I’ve received quite a few emails lately from people who are concerned about competition and how it’s a factor stopping many people from starting a business. This is understandable up to a point, after all you want to give yourself as much chance of success as you possibly can. However, I’ve come across people who are almost obsessed with the potential competition to the extent that months and even years pass without them getting started. It’s an interesting subject so let me expand on that…..
To oversimplify things, there are what I call 2 types of product:
those that I call “zero-sum” products and those that aren’t.
By “zero-sum” I mean there will be 1 “winner” only, and 1 or more series of “losers”. The potential customer will in all likelihood just buy one product in that niche at this moment in time.
For example…..
Suppose you are looking to buy a new laptop for yourself. You look at the specifications, price, bundled deals, different shops etc. You have now narrowed it down to a choice of 3 laptops – let’s call them Laptop A, Laptop B and Laptop C. You aren’t going to buy all 3 are you?! If you buy Laptop A then that is the “winner” in this “zero-sum” game, and Laptops B and C are the “losers”.
When I was running my offline business, virtually ALL of my products were “zero-sum” products. I was selling into a highly competitive market. Our brand was relatively unknown and expensive. Retailers were certainly not falling over themselves to buy my products; they were already stocking comparable products to MOST of what I was selling.
For virtually every sale I had to “persuade” customers to buy my product as opposed to someone else’s. There would be one winner (hopefully me) and several losers. Nobody was going to buy my product AND someone else’s.
If I had done what all the so-called marketing experts (I’m talking offline here, not online) advised which was to do a full “competitor and market analysis” I would never have got started.
The market was saturated, I was too expensive, people only buy known brands etc etc. The usual nonsense from people who have “studied” marketing at university and can’t see beyond “brand awareness” and “focus groups” – ever wondered why these people who “know so much about marketing” never take their own advice and launch their own product?
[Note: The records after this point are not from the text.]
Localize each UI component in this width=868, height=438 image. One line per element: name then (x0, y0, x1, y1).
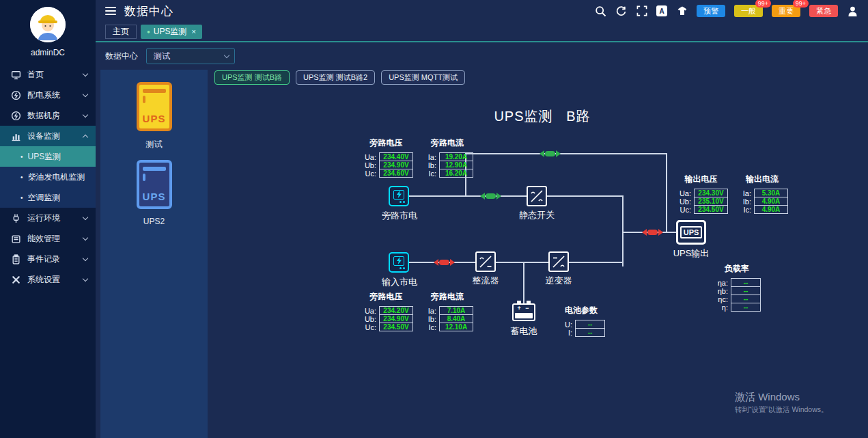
power-circle-icon (11, 90, 21, 100)
device-item-test[interactable]: UPS 测试 (137, 82, 172, 150)
theme-shirt-icon[interactable] (676, 5, 688, 17)
sidebar-item-label: 首页 (27, 69, 83, 81)
refresh-icon[interactable] (615, 5, 627, 17)
dc-select-label: 数据中心 (105, 51, 138, 62)
value-box: 234.50V (694, 205, 728, 214)
sidebar-item-power-distribution[interactable]: 配电系统 (0, 85, 96, 105)
sidebar-item-label: 能效管理 (27, 233, 83, 245)
value-box: -- (575, 328, 605, 337)
sidebar: adminDC 首页 配电系统 数据机房 设备监测 (0, 0, 96, 438)
toolbar: 数据中心 测试 (96, 42, 868, 70)
breaker-closed-icon[interactable] (480, 192, 501, 200)
sidebar-item-label: 数据机房 (27, 110, 83, 122)
tab-home[interactable]: 主页 (105, 25, 137, 39)
chevron-down-icon (83, 255, 88, 260)
ups-output-icon[interactable]: UPS (676, 220, 706, 245)
sidebar-item-event-records[interactable]: 事件记录 (0, 249, 96, 269)
measure-title: 输出电压 (674, 174, 728, 185)
chevron-down-icon (83, 214, 88, 219)
value-box: 16.20A (439, 169, 473, 178)
device-name: UPS2 (143, 217, 165, 226)
wire-bypass-down (666, 153, 667, 233)
measure-title: 负载率 (713, 263, 761, 275)
chevron-down-icon (224, 52, 229, 57)
sidebar-item-operating-environment[interactable]: 运行环境 (0, 208, 96, 228)
power-circle-icon (11, 111, 21, 121)
input-mains-icon[interactable] (389, 252, 409, 273)
chevron-down-icon (83, 111, 88, 117)
monitor-icon (11, 70, 21, 80)
breaker-open-icon[interactable] (642, 228, 663, 236)
important-alarm-badge: 99+ (793, 0, 809, 8)
sidebar-item-energy-management[interactable]: 能效管理 (0, 228, 96, 249)
username: adminDC (31, 48, 65, 57)
wire-switch-out (547, 195, 624, 197)
battery-params-block: 电池参数 U:-- I:-- (557, 305, 605, 337)
sidebar-item-device-monitoring[interactable]: 设备监测 (0, 126, 96, 146)
measure-title: 电池参数 (557, 305, 605, 316)
submenu-item-label: 柴油发电机监测 (28, 172, 85, 183)
rectifier-icon[interactable] (475, 251, 496, 272)
battery-icon[interactable]: + − (512, 303, 535, 321)
submenu-item-label: 空调监测 (28, 192, 61, 204)
ledger-icon (11, 234, 21, 244)
main-area: 数据中心 A 预警 一般99+ 重要99+ 紧急 (96, 0, 868, 438)
measure-title: 旁路电流 (421, 137, 473, 149)
search-icon[interactable] (595, 5, 606, 17)
chevron-down-icon (83, 234, 88, 240)
sidebar-item-label: 事件记录 (27, 254, 83, 265)
important-alarm-button[interactable]: 重要99+ (772, 5, 800, 17)
active-dot-icon: ● (147, 29, 150, 35)
dc-select[interactable]: 测试 (146, 48, 235, 64)
sidebar-item-data-room[interactable]: 数据机房 (0, 105, 96, 126)
node-label: 整流器 (458, 275, 513, 287)
sidebar-item-label: 运行环境 (27, 213, 83, 224)
wire-right-bus (622, 195, 624, 266)
user-icon[interactable] (847, 5, 858, 17)
sensor-icon (11, 213, 21, 223)
general-alarm-button[interactable]: 一般99+ (734, 5, 763, 17)
inverter-icon[interactable] (548, 251, 569, 272)
sidebar-item-label: 配电系统 (27, 90, 83, 101)
chevron-up-icon (83, 134, 88, 139)
node-label: 旁路市电 (376, 210, 423, 222)
forewarning-button[interactable]: 预警 (697, 5, 725, 17)
device-panel: UPS 测试 UPS UPS2 (100, 70, 208, 438)
load-rate-block: 负载率 ηa:-- ηb:-- ηc:-- η:-- (713, 263, 761, 312)
app-root: adminDC 首页 配电系统 数据机房 设备监测 (0, 0, 868, 438)
output-measurements: 输出电压 Ua:234.30V Ub:235.10V Uc:234.50V 输出… (674, 174, 788, 214)
avatar[interactable] (30, 7, 66, 42)
node-label: 蓄电池 (503, 325, 544, 338)
chevron-down-icon (83, 91, 88, 96)
topbar-actions: A 预警 一般99+ 重要99+ 紧急 (595, 5, 858, 17)
ups-cabinet-blue-icon: UPS (137, 160, 172, 209)
urgent-alarm-button[interactable]: 紧急 (809, 5, 838, 17)
static-switch-icon[interactable] (527, 186, 547, 206)
translate-icon[interactable]: A (656, 5, 667, 16)
breaker-open-icon[interactable] (434, 258, 455, 266)
sidebar-item-ups-monitoring[interactable]: • UPS监测 (0, 146, 96, 167)
clipboard-icon (11, 254, 21, 264)
sidebar-item-home[interactable]: 首页 (0, 64, 96, 85)
sidebar-item-ac-monitoring[interactable]: • 空调监测 (0, 187, 96, 208)
ups-diagram: UPS监测 测试B路 UPS监测 测试B路2 UPS监测 MQTT测试 UPS监… (208, 70, 868, 438)
tab-ups-test-b2[interactable]: UPS监测 测试B路2 (296, 70, 375, 85)
windows-activation-watermark: 激活 Windows 转到“设置”以激活 Windows。 (735, 391, 828, 415)
fullscreen-icon[interactable] (636, 5, 647, 17)
tab-ups-test-b[interactable]: UPS监测 测试B路 (214, 70, 290, 85)
device-item-ups2[interactable]: UPS UPS2 (137, 160, 172, 226)
hamburger-menu-icon[interactable] (105, 7, 116, 15)
close-icon[interactable]: × (192, 27, 196, 36)
tab-ups-monitoring[interactable]: ● UPS监测 × (141, 25, 202, 39)
value-box: -- (731, 303, 761, 312)
value-box: 234.50V (379, 323, 413, 331)
sidebar-item-system-settings[interactable]: 系统设置 (0, 269, 96, 290)
breaker-closed-icon[interactable] (540, 150, 561, 158)
value-box: 12.10A (439, 323, 473, 331)
content: UPS 测试 UPS UPS2 UPS监测 测试B路 UPS监测 测试B路2 (96, 70, 868, 438)
bullet-icon: • (20, 194, 23, 202)
bullet-icon: • (20, 153, 23, 161)
sidebar-item-diesel-generator-monitoring[interactable]: • 柴油发电机监测 (0, 167, 96, 187)
tab-ups-mqtt-test[interactable]: UPS监测 MQTT测试 (381, 70, 465, 85)
bypass-mains-icon[interactable] (389, 186, 409, 206)
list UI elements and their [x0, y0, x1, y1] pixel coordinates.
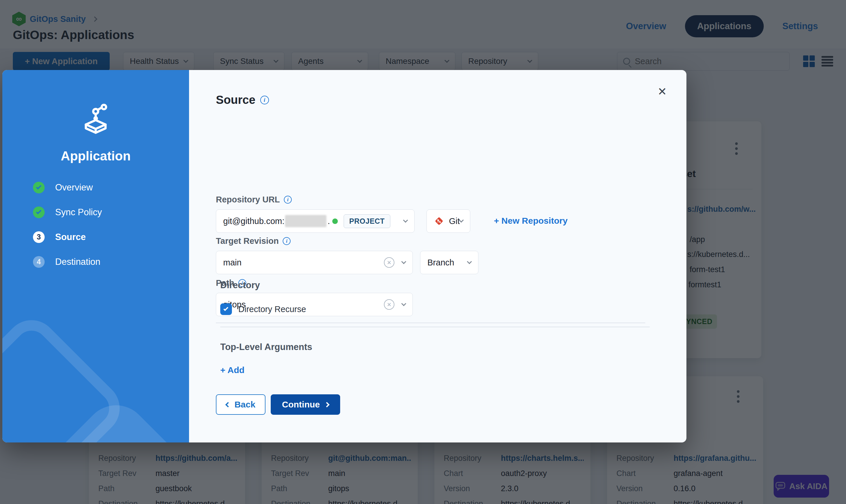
step-label: Overview [55, 182, 93, 193]
directory-recurse-label: Directory Recurse [238, 305, 306, 314]
step-number-icon: 3 [33, 231, 44, 243]
repo-connected-status-dot [332, 218, 338, 224]
step-overview[interactable]: Overview [33, 175, 102, 200]
revision-type-select[interactable]: Branch [420, 251, 479, 274]
back-button[interactable]: Back [216, 394, 266, 415]
top-level-arguments-heading: Top-Level Arguments [220, 342, 312, 352]
directory-heading: Directory [220, 280, 260, 290]
info-icon[interactable]: i [283, 237, 291, 245]
directory-recurse-row: Directory Recurse [220, 303, 306, 315]
chevron-left-icon [225, 402, 231, 407]
git-icon [434, 216, 444, 226]
redacted-text [285, 215, 326, 227]
project-badge: PROJECT [344, 214, 390, 228]
divider [216, 323, 645, 323]
target-revision-label-text: Target Revision [216, 236, 278, 246]
add-argument-link[interactable]: + Add [220, 365, 245, 375]
chevron-down-icon[interactable] [403, 218, 408, 223]
new-application-wizard-modal: Application Overview Sync Policy 3 Sourc… [2, 70, 686, 443]
info-icon[interactable]: i [260, 96, 269, 104]
check-circle-icon [33, 182, 44, 193]
chevron-down-icon[interactable] [467, 259, 472, 264]
repository-url-label-text: Repository URL [216, 195, 280, 204]
step-label: Sync Policy [55, 207, 102, 218]
target-revision-label: Target Revision i [216, 236, 291, 246]
repository-url-suffix: . [328, 216, 330, 226]
back-button-label: Back [235, 400, 255, 410]
revision-type-value: Branch [427, 258, 454, 268]
repo-type-value: Git [449, 216, 460, 226]
wizard-steps: Overview Sync Policy 3 Source 4 Destinat… [33, 175, 102, 274]
wizard-sidebar: Application Overview Sync Policy 3 Sourc… [2, 70, 189, 443]
step-label: Source [55, 232, 86, 242]
info-icon[interactable]: i [284, 196, 292, 203]
repository-url-input[interactable]: git@github.com: . PROJECT [216, 210, 415, 233]
chevron-down-icon[interactable] [401, 259, 407, 264]
modal-section-title: Source i [216, 93, 269, 106]
wizard-title: Application [2, 149, 189, 163]
checkbox-checked-icon[interactable] [220, 303, 232, 315]
chevron-down-icon[interactable] [401, 301, 407, 306]
repo-type-select[interactable]: Git [427, 210, 470, 233]
close-icon[interactable]: ✕ [655, 85, 669, 98]
target-revision-value: main [223, 258, 241, 268]
step-sync-policy[interactable]: Sync Policy [33, 200, 102, 224]
divider [220, 327, 650, 327]
repository-url-label: Repository URL i [216, 195, 292, 204]
chevron-right-icon [324, 402, 330, 407]
clear-icon[interactable]: ✕ [384, 257, 394, 268]
target-revision-input[interactable]: main ✕ [216, 251, 413, 274]
new-repository-link[interactable]: + New Repository [494, 216, 568, 226]
continue-button-label: Continue [282, 400, 320, 410]
check-circle-icon [33, 206, 44, 218]
repository-url-value: git@github.com: [223, 216, 284, 226]
clear-icon[interactable]: ✕ [384, 299, 394, 310]
continue-button[interactable]: Continue [271, 394, 340, 415]
application-icon [2, 102, 189, 138]
step-number-icon: 4 [33, 256, 44, 268]
modal-section-title-text: Source [216, 93, 255, 106]
step-source[interactable]: 3 Source [33, 224, 102, 249]
step-destination[interactable]: 4 Destination [33, 249, 102, 274]
step-label: Destination [55, 257, 100, 267]
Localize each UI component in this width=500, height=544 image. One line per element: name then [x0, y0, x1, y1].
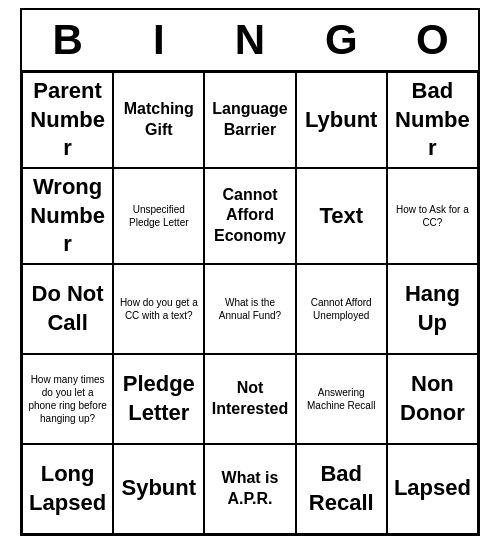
- cell-8: Text: [296, 168, 387, 264]
- cell-text-9: How to Ask for a CC?: [392, 203, 473, 229]
- cell-19: Non Donor: [387, 354, 478, 444]
- bingo-letter-g: G: [296, 16, 387, 64]
- cell-text-18: Answering Machine Recall: [301, 386, 382, 412]
- cell-13: Cannot Afford Unemployed: [296, 264, 387, 354]
- cell-text-4: Bad Number: [392, 77, 473, 163]
- cell-2: Language Barrier: [204, 72, 295, 168]
- cell-4: Bad Number: [387, 72, 478, 168]
- cell-10: Do Not Call: [22, 264, 113, 354]
- cell-text-16: Pledge Letter: [118, 370, 199, 427]
- cell-20: Long Lapsed: [22, 444, 113, 534]
- cell-18: Answering Machine Recall: [296, 354, 387, 444]
- cell-text-5: Wrong Number: [27, 173, 108, 259]
- cell-text-14: Hang Up: [392, 280, 473, 337]
- cell-0: Parent Number: [22, 72, 113, 168]
- cell-1: Matching Gift: [113, 72, 204, 168]
- cell-text-3: Lybunt: [305, 106, 378, 135]
- cell-22: What is A.P.R.: [204, 444, 295, 534]
- cell-16: Pledge Letter: [113, 354, 204, 444]
- bingo-letter-o: O: [387, 16, 478, 64]
- cell-6: Unspecified Pledge Letter: [113, 168, 204, 264]
- cell-text-10: Do Not Call: [27, 280, 108, 337]
- cell-15: How many times do you let a phone ring b…: [22, 354, 113, 444]
- cell-text-15: How many times do you let a phone ring b…: [27, 373, 108, 425]
- cell-text-17: Not Interested: [209, 378, 290, 420]
- cell-text-11: How do you get a CC with a text?: [118, 296, 199, 322]
- cell-text-12: What is the Annual Fund?: [209, 296, 290, 322]
- cell-24: Lapsed: [387, 444, 478, 534]
- cell-text-8: Text: [319, 202, 363, 231]
- cell-text-13: Cannot Afford Unemployed: [301, 296, 382, 322]
- bingo-grid: Parent NumberMatching GiftLanguage Barri…: [22, 70, 478, 534]
- cell-text-20: Long Lapsed: [27, 460, 108, 517]
- cell-3: Lybunt: [296, 72, 387, 168]
- bingo-letter-i: I: [113, 16, 204, 64]
- cell-text-24: Lapsed: [394, 474, 471, 503]
- cell-text-21: Sybunt: [122, 474, 197, 503]
- cell-11: How do you get a CC with a text?: [113, 264, 204, 354]
- bingo-title: BINGO: [22, 10, 478, 70]
- cell-text-0: Parent Number: [27, 77, 108, 163]
- cell-7: Cannot Afford Economy: [204, 168, 295, 264]
- cell-23: Bad Recall: [296, 444, 387, 534]
- cell-14: Hang Up: [387, 264, 478, 354]
- cell-9: How to Ask for a CC?: [387, 168, 478, 264]
- cell-21: Sybunt: [113, 444, 204, 534]
- cell-text-23: Bad Recall: [301, 460, 382, 517]
- cell-text-6: Unspecified Pledge Letter: [118, 203, 199, 229]
- cell-12: What is the Annual Fund?: [204, 264, 295, 354]
- cell-17: Not Interested: [204, 354, 295, 444]
- cell-text-22: What is A.P.R.: [209, 468, 290, 510]
- bingo-card: BINGO Parent NumberMatching GiftLanguage…: [20, 8, 480, 536]
- cell-text-7: Cannot Afford Economy: [209, 185, 290, 247]
- bingo-letter-b: B: [22, 16, 113, 64]
- cell-text-19: Non Donor: [392, 370, 473, 427]
- cell-text-2: Language Barrier: [209, 99, 290, 141]
- bingo-letter-n: N: [204, 16, 295, 64]
- cell-text-1: Matching Gift: [118, 99, 199, 141]
- cell-5: Wrong Number: [22, 168, 113, 264]
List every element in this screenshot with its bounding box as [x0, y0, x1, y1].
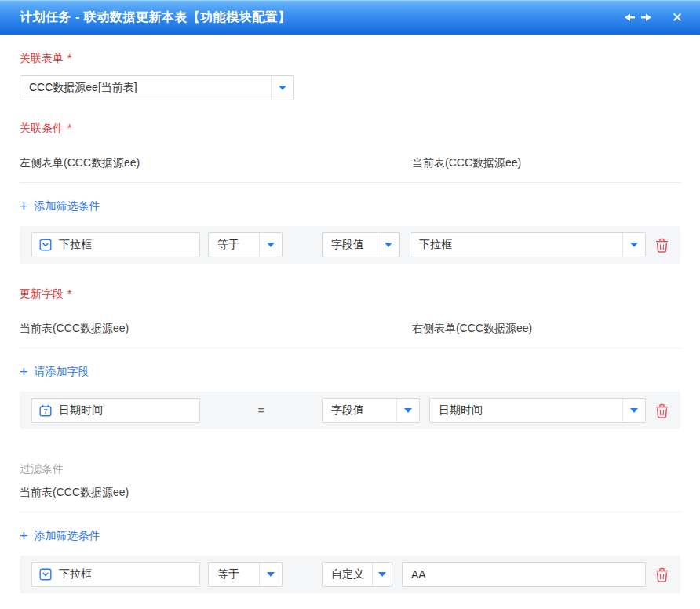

Anyway I didn’t listen to the advice, I as good as ignored what my competitors were doing and found my own angle, my own niche. There is ALWAYS a way in. Instead of looking to REPLACE my competition, I sold my products as being IN ADDITION to them, i.e. complimentary. (I did a few other things as well but let’s leave this post on topic).
Within a few years I had about a 45% share of the market – by focussing on what I could offer to the market, NOT by worrying what the competition were doing. And this was a whole series of “zero-sum” products – almost 10,000 of them!
What does this have to do with you or I?
Well, the reason we are here is that we want to make money on the internet, right? And making an educated guess, most of us here want to do that by selling “info products”.
Here’s the great thing about info products – they are most emphatically NOT “zero-sum” type products! This is why…..
You probably found my blog or Ray Johnson’s blog in the first place because you were looking for information about making money on the internet, right? Maybe you’ve bought one of Ray’s products?
Let me ask you a question – if YOU have ever bought a “make money” type product have you only ever bought just the ONE product? Unlikely. Ray Johnson isn’t really competing against John Thornhill or Robert Black or Mike Filsaime or Andrew Reynolds or anyone else selling this information.
You and I have in all likelihood bought several information products from different marketers. If people are searching for information they WILL buy different products from different sources. This is equally true for “non-IM niches” and equally true for offline businesses.
I’ll give you an example from my own experience. Back in 1998 I moved into a brand new house, the reason I bought that particular house was that it came with a relatively large garden. The garden was only turfed – no landscaping, no plants, nothing else just lots and lots of grass!
At that time I had suddenly developed an interest in gardening and I wanted to design and create my own garden from scratch. I had virtually no experience of gardening, and certainly none of landscaping or garden design – just a burning desire to create my own garden. So what did I do?
I bought gardening books – lots and lots of them, over 50 in total! I wanted ideas on a subject I knew NOTHING about, and for me this was the way of finding out. Much of the content was duplicated (sound familiar to IM products?!) but it didn’t matter. To the untrained eye those gardening books were competing against each other (“zero-sum”) but actually they weren’t – I bought ALL of them.
Over the following 2-3 years I designed and created my garden – complete with stream, waterfall, pond, patio and a summer house – great fun!
About 12 months ago I sold that house. Whilst going through all my stuff I found the 50 plus gardening books – I hadn’t even opened them in about 8 years; in fact I’d forgotten that I had so many. I’d spent a lot of money acquiring the information I needed, did the job I wanted to do and then never referred to them again.
So – the lesson from all of this is….
If you are selling information products, or if you want to start selling information products then congratulations – you are in a “non zero-sum” market. Just because your customer bought a similar product from what you THINK is your competitor last week, doesn’t mean that they have stopped looking for information on that product. They are just as likely to now buy from you.
Get started TODAY – and focus on what YOU can do differently instead of worrying about the competition!